This invention relates to vehicle suspension systems, and in particular to racing cars, where it endeavors to continually provide the maximum possible cornering force by each tire.
In order to develop the maximum cornering force, each tire must obtain the maximum traction by obtaining the maximum tire-to-road contact area, and by having the maximum tire-to-road contact time and loading.
In the past, many attempts have been made to achieve a superior suspension system. There have been many designs of suspension layouts and geometries, aimed at obtaining the desired tire inclination or camber for each and every road and vehicle condition, in an effort to obtain the greatest contact area, allowing for tire distortion which occurs during cornering.
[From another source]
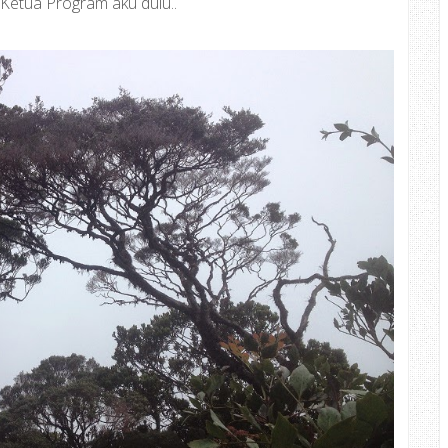
Ketua Program aku dulu..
Also, there have been many designs of springing and damping systems that attempt to minimize the wheel bounce or vertical displacement, in an effort to achieve firm and continuous tire-to-road contact.
On a race track, there can be differences in camber, surface smoothness and adhesion between the various corners, and conditions can change significantly during a race due to surface damage, rubber and oil accumulation, and other causes. During a race, drivers may have to use different lanes through corners, in order to avoid other race cars, where the parameters affecting the vehicle handling are different. Also, during a race, the handling characteristics of a vehicle will change as the fuel load changes, when new tires are fitted, and if wear or damage to the tires or suspension occurs.
Clearly, a "fixed" suspension system, that is, one that does not compensate for all the variants, cannot possibly achieve the optimum road-holding, hence maximum cornering force.